🛑 How I Discovered Sensitive Student Info on a Government Education Portal! 🛑

anonsathan_xd

###### How I Discovered Sensitive Student Info on a Government Education Portal!

Hey Community!

I was doing some basic security research on a few local domains and stumbled upon a serious Information Disclosure vulnerability. I wanted to share my findings (without naming the exact target for security reasons) to highlight how critical API security is.
The Target: [A Sri Lankan Government Educational Portal]

Vulnerability Type: Broken Object Level Authorization (BOLA) / Unprotected API Endpoint.

How to do it step by step? ️‍️

1. Random Selection I decided to check the security posture of a well-known educational portal in Sri Lanka. I started by exploring the site’s structure and how it handles data requests.

2. Identifying the Attack Surface While browsing, I noticed the site was using an API to fetch some front-end data. This piqued my curiosity.

3. 🧪 I tried to guess common API endpoints. Instead of navigating the UI, I manually appended a common path to the root URL: https://[target_site].gov.lk/api/users/

4. The Success (Data Exposure) To my absolute shock, the server didn't ask for a login or a token. It responded with a massive JSON array containing:

   Full Names / Emails/ Mobile numbers / Birthdays / Nic numbers of Students

Why Is This Dangerous? ️

No Authentication: The API endpoint was completely public. Anyone with the link could download the entire user database.

Massive Privacy Breach: Thousands of students' personal info could be harvested by bots within seconds. 🤖

Identity Theft: This data is a goldmine for phishers and scammers targeting students. 🎣

How to Fix This? (For Admins) ️

Implement Authentication: Never leave /api/ endpoints open.

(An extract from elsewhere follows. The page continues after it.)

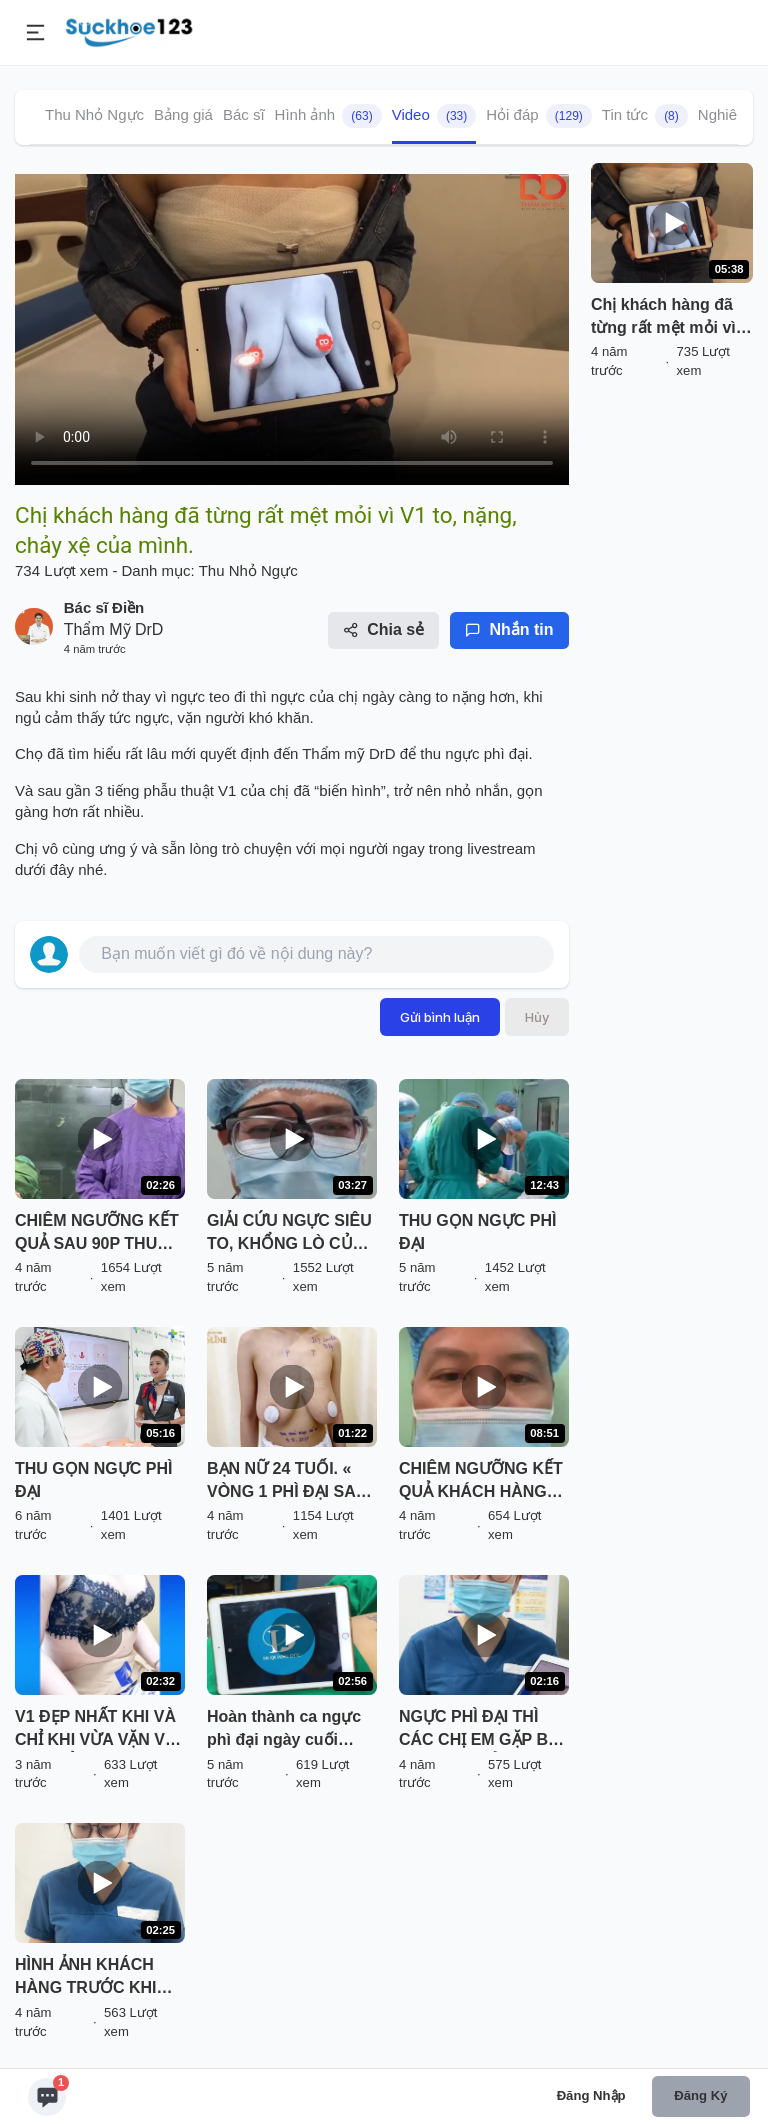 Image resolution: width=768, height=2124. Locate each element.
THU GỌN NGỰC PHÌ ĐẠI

Use JWT or API keys.

Rate Limiting: Prevent automated scripts from scraping the entire database.

Role-Based Access Control (RBAC): Ensure that only authorized admins can access the /users/ list.

Conclusion

This just goes to show that you don't always need complex tools to find a "hole" in a system. Sometimes, a simple URL tweak is all it takes. I hope the developers of this site fix this ASAP!

What do you guys think? Is API security being ignored in our local gov-tech sector? Let’s discuss below!

#CyberSecurity #LK #BugBounty #InfoSec #DataPrivacy #EthicalHacking #AnonSathaN #SriLanka

DevilX

ලංකාවේ දැනට තියෙන ගොඩක් government sites වල මේ කේස් එක තියෙන්වා.